■ **What to work on**
Find all lines in the records that include the word "Если", and copy them out.

*** Opening of Available data ***

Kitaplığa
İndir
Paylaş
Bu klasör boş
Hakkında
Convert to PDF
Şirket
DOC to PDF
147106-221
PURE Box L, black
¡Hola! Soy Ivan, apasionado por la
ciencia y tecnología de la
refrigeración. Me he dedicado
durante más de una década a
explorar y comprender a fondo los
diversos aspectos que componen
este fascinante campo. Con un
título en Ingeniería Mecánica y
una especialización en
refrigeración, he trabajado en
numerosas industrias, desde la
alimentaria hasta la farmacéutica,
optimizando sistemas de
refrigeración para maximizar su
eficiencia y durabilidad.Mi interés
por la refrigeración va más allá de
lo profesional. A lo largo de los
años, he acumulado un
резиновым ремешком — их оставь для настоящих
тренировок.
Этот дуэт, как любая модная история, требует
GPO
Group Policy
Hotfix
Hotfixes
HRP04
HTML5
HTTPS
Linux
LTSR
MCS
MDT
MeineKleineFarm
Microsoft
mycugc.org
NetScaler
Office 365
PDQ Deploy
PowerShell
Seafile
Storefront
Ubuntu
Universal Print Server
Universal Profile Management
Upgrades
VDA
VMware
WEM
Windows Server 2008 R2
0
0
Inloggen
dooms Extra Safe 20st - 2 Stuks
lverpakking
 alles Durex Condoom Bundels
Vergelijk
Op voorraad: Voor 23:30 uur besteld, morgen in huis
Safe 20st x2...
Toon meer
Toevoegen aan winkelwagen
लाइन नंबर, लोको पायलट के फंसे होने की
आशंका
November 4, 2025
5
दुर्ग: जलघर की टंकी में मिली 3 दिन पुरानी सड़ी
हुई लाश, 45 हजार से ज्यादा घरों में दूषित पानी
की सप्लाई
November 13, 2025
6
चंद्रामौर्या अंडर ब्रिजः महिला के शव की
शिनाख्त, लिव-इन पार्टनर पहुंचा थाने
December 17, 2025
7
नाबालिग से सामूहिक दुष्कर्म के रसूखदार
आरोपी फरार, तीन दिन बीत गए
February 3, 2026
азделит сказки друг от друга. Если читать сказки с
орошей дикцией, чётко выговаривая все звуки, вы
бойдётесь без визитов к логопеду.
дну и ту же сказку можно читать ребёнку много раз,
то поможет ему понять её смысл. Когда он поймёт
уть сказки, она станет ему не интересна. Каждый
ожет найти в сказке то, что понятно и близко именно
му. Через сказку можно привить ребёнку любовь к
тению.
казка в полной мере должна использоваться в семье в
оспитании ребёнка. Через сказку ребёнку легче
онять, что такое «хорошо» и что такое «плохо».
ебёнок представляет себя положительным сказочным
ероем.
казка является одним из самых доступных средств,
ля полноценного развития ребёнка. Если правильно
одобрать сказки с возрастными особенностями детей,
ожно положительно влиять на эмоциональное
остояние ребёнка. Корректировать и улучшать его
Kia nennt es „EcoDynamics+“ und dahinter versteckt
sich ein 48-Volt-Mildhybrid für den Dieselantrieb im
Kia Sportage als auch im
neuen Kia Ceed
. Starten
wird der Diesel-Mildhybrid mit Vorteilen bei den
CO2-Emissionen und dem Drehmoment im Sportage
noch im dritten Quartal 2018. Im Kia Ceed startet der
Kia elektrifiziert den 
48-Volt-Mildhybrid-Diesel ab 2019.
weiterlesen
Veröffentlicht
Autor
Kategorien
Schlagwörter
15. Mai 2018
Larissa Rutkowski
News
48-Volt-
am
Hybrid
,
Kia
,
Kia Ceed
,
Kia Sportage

*** Close of Available data ***

■ **Worked solution**
азделит сказки друг от друга. Если читать сказки с
ля полноценного развития ребёнка. Если правильно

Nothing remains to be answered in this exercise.